WHAT THE EXERCISE ASKS: Write out every record below exactly as it stands, leaving the pictures out.

[Stored data entries]
※

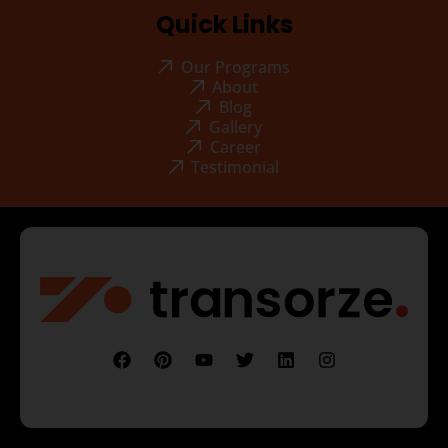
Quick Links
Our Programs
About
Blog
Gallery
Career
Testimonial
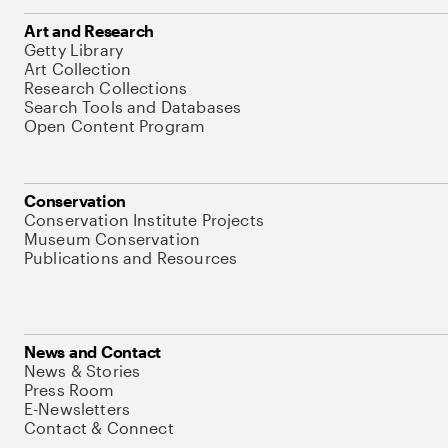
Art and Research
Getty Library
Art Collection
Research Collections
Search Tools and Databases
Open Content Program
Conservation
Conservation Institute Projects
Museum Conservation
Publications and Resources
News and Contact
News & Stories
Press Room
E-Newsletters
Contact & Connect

※

RESPONSE AREA:
Quick Links
Our Programs
About
Blog
Gallery
Career
Testimonial
Art and Research
Getty Library
Art Collection
Research Collections
Search Tools and Databases
Open Content Program
Conservation
Conservation Institute Projects
Museum Conservation
Publications and Resources
News and Contact
News & Stories
Press Room
E-Newsletters
Contact & Connect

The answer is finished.